こんにちは、パオロ・マッツァリーノです。民主主義の欠点や限界をあげつらい、戦後の民主主義が日本をダメにしたみたいな批判をする政治家がめちゃくちゃカッコ悪いのは、自分も戦後民主主義の恩恵をたっぷり受けて育ったことを棚に上げているからだという話を以前にしました。
もちろん民主主義は完璧じゃないけど、これまでの歴史上、もっとも欠点が少ない政治体制ではありますし、なにより優れた点がひとつあることを忘れちゃいけません。それは、政治家(為政者)を尊敬しなくてもいいということ。

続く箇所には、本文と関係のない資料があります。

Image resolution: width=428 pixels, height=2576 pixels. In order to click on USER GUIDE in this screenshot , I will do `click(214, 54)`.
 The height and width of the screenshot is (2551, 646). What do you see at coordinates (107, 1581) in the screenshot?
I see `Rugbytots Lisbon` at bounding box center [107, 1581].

政治家がヘンな政策をぶち上げたり不正をはたらいたりしたら、遠慮なく批判や諷刺、嘲笑の対象にできる。王様は裸だ、といっても投獄されたり殺されたりしない。それが民主主義の特徴です。
なのにその最大のメリットを自ら放棄して、政治家をむやみやたらと尊敬したり、熱狂的な支持者となって政治批判をタブーにしようとする人たちがいます。自分の家族や友人でもないのに、政治家がからかわれると腹を立てる人たちってなんなんでしょうね。権威に服従することをこの上ない喜びとしてるなら、それはご自由ですが、他人にまでそれを強要しないでいただきたい。
ほめて伸びる政治家なんていません。政治家はエラい人と思うことが、民主主義を劣化させる第一歩です。政治家ほど誘惑の多い職業はありませんから、与党・野党を問わず、ほっとけば必ず腐ります。政治家の不正が発覚しなかった年が、これまでありましたか? たぶんないですよ。あのひとはいいひとだから、なんて例外はないんです。政治家に性善説は通用しません。
たいていの人間が「いいひと」でいられるのは、ただ単に、特権にアクセスできる権利を持ってないからにすぎません。人間は弱いもんです。特権に手が届くようになれば、いとも簡単にそれを手にして腐ります。
政治家には普通の人がアクセスできない数々の特権が用意されてます。特権というのは合法的なズルのことです。ズルのなかに法律が線を引いて、ここからこっちは合法とします、と決めてるだけ。だから特権と不正は紙一重。この線の向こう側にあるものは不正だとわかっていても、政治家は手を伸ばせば届きます。届くところにあるおいしいものには、手を出してしまうのが人間です。そして手を出したあと、これは不正じゃない、がんばった自分へのごほうびだ、みたいに正当化するのも、人間の業。自分はみんなのために尽くしているんだ。私は選挙で選ばれた人間なのだ。などなど、政治家には自分へのいいわけも種類豊富にラインナップされてます。
『会社苦いかしょっぱいか』に書きましたけど、昭和26年、国会議員の歳費と秘書給与が倍増されると、愛人を秘書にする議員が続出して、国会や議員宿舎が怪しい女だらけになりました。あまりの風紀の乱れに粛正決議案が提出される直前までいったというね、これコントじゃなくて現実なんですよ。新聞雑誌で報道されてますから。
むかしからそんなもんなんです。特権を付与された偉くない普通の弱い人間、それが政治家です。だからこそ、尊敬してはいけないんです。見守りが必要なのはこどもじゃなくて政治家です。政治家が本当に「いいひと」なら、「私は弱い人間なので、どうかみなさん、私が特権や不正に溺れて自分を見失わぬよう、見張っててください」と自分から頼むべきですし、あえてキビシイ目で見守るのが本物の支援者です。政治批判や政治諷刺は、政治家を腐らせないためのささやかな抵抗手段ですから、みなさん遠慮なくやっていいんです。政治家が不正をしてもヘリクツ並べてかばったり、見て見ぬふりしたりするのは、支援者でなく共犯者です。